The superior glenohumeral ligament (SGHL) is the most superior of the three glenohumeral ligaments, located within the shoulder joint capsule. It reinforces the anterior-superior aspect of the glenohumeral joint and plays a key role in stabilizing the humeral head, particularly in the neutral and adducted positions of the arm.

It arises from the supraglenoid tubercle and adjacent glenoid labrum, running obliquely downward and laterally to insert on the lesser tubercle of the humerus and the upper part of the anatomical neck, blending with fibers of the subscapularis tendon and the coracohumeral ligament in the rotator interval.

Synonyms

  • SGHL

  • Superior glenoid-humeral ligament

  • Upper glenohumeral capsular ligament

Origin, Course, and Insertion

  • Origin: Upper pole of the glenoid labrum and adjacent supraglenoid tubercle, just anterior to the origin of the long head of the biceps tendon.

  • Course: Passes obliquely downward and laterally across the rotator interval, lying deep to the coracohumeral ligament and superficial to the joint capsule.

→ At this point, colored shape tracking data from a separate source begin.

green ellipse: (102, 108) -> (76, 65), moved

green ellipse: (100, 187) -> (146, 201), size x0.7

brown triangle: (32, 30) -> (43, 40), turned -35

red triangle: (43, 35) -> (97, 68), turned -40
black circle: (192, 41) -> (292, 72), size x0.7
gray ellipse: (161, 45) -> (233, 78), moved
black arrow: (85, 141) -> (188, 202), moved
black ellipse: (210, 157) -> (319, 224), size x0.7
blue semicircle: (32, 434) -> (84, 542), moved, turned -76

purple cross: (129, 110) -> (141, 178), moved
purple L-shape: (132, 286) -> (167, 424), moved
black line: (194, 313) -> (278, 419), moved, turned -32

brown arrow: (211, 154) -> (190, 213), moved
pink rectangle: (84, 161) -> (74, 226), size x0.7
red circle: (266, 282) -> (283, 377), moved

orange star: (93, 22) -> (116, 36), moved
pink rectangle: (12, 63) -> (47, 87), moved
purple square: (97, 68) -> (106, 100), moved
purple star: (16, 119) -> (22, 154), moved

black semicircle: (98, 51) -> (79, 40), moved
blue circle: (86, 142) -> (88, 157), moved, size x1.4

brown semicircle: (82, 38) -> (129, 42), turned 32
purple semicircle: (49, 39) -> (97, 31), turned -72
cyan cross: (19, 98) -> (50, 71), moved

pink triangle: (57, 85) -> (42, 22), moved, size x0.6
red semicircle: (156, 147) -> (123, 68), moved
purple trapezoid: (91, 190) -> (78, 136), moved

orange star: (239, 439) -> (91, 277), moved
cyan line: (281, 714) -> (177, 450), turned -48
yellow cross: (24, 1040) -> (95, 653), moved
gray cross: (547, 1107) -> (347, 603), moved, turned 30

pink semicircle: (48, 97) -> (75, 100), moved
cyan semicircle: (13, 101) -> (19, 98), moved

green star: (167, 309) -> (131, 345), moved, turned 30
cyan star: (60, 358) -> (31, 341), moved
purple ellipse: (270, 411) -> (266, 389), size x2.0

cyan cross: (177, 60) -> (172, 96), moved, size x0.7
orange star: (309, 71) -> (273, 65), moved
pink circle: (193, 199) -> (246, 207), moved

  • Insertion: Attaches to the upper part of the lesser tubercle and the anterior aspect of the humeral neck, blending with the subscapularis tendon fibers.

Relations

  • Superiorly: Coracohumeral ligament and base of the coracoid process

  • Inferiorly: Middle glenohumeral ligament (MGHL)

  • Anteriorly: Subscapularis tendon and joint capsule

  • Posteriorly: Long head of the biceps tendon (within the biceps pulley)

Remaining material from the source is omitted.